I also had the goal of using ggplot for all of the figures in this - the eBird Best Practices uses plot() and par() for a lot of the maps. The biggest hurdle was setting the field of view. I found and incorporated some of the code from the very helpful blog post Here.

get_display_window <- function(lat, long, zoom) {
  zoom_to <- c(lat, long)
  zoom_level <- 5
  
  # Lambert azimuthal equal-area projection around center of interest
  target_crs <- sprintf('+proj=laea +lon_0=%f +lat_0=%f',
                        zoom_to[1], zoom_to[2])
  
  C <- 40075016.686   # ~ circumference of Earth in meters
  x_span <- C / 2^(zoom_level+0.5)
  y_span <- C / 2^(zoom_level+0.95)
  
  zoom_to_xy <- st_transform(st_sfc(st_point(zoom_to), crs = 4326),
                             crs = target_crs)
  
  disp_window <- st_sfc(
      st_point(st_coordinates(zoom_to_xy - c(x_span / 2, y_span / 2))),
      st_point(st_coordinates(zoom_to_xy + c(x_span / 2, y_span / 2))),
      crs = target_crs
  )
  window_crs <- list(window = disp_window, crs = target_crs)
  return(window_crs)
}

window_crs <- get_display_window(-94.3114, 46.278594, 5)

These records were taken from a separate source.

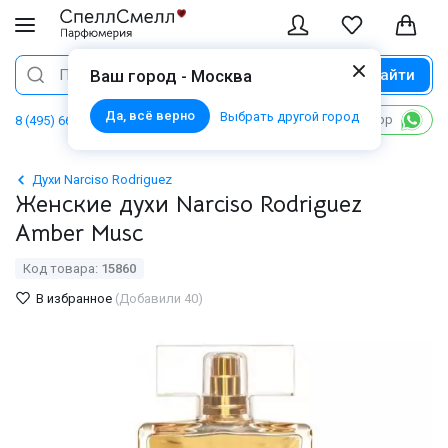
Найти
Поиск
Ваш город - Москва
Да, всё верно
Выбрать другой город
Написать в WhatsApp
8 (495) 668 06 02
Духи Narciso Rodriguez
Женские духи Narciso Rodriguez
Amber Musc
Код товара:
15860
В избранное
(Добавили 40)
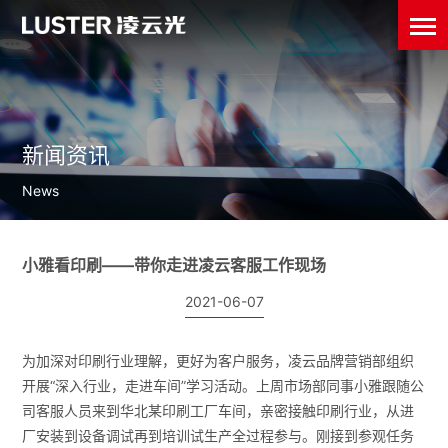
新闻资讯
News
小雅看印刷——带你走进凌云客服工作现场
2021-06-07
为加深对印刷行业理解，更好为客户服务，凌云品牌营销部组织
开展“深入行业，走进车间”学习活动。上周市场部同事小雅跟随公
司客服人员来到华北某印刷工厂车间，亲密接触印刷行业，从进
厂安装到设备调试再到培训试生产全过程参与。刚接到参观任务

And then all that is left is to generate the plot itself:

nuthatch_mn_data %>%
  dplyr::select(latitude, longitude, species_observed) %>%
  st_as_sf(coords = c("longitude", "latitude"), crs = 4326) %>%
  st_transform(crs = map_proj) %>%
  ggplot(data = .) +
  geom_sf(data = ne_land, color = "white") + 
  geom_sf(data = ne_country_lines, color = "white") + 
  geom_sf(data = ne_state_lines, color = "white") + 
  geom_sf( aes(col=species_observed), alpha = 0.01, size = 0.5) +
  scale_color_manual(values=c("#b2bcc5", "#517fa8")) + 
  coord_sf(xlim = st_coordinates(window_crs$window)[,'X'],
           ylim = st_coordinates(window_crs$window)[,'Y'],
           crs = window_crs$crs, datum = window_crs$crs) + 
  theme_bw() + 
  labs(title = "White-Breasted Nuthatch Sightings", 
       subtitle = "Minnesota 2010-2021",
       caption = "Sightings in blue. Non-Sightings in gray.") + 
  theme(panel.background = element_blank(),
        axis.text = element_blank(),
        axis.ticks = element_blank(),
        panel.grid = element_blank(),
        legend.position = "none"
        )

Figure 3: Map of Sightings

What you should appreciate from this plot is that the majority of bird sightings are where people live, for MN this means the Twin Cities, Duluth, and Rochester mostly. This should make sense, places close to home are the most convenient to go birding at. However, this introduces some spatial bias which will have to be corrected for when I model the encounter rate later. One thing that would be interesting is to repeat this analysis for a rarer bird like the Great Grey Owl which only really appears in the far north, where the density of checklists is low.


Final Thoughts

Of course, this is only the tip of the iceberg of what can be done with eBird data. The Best Practices eBook I have been referencing goes on to combine this data with land cover data to model encounter rate, occupancy, and relative abundance (for the Wood Thrush in the South and Southeast) and that is likely what I will do next. All the code from this post and the future posts on eBird data can be found on GitHub at this Link.

Note: I grabbed some pixel colors from a picture of the White Breasted Nuthatch as the color scheme for the plots in this post.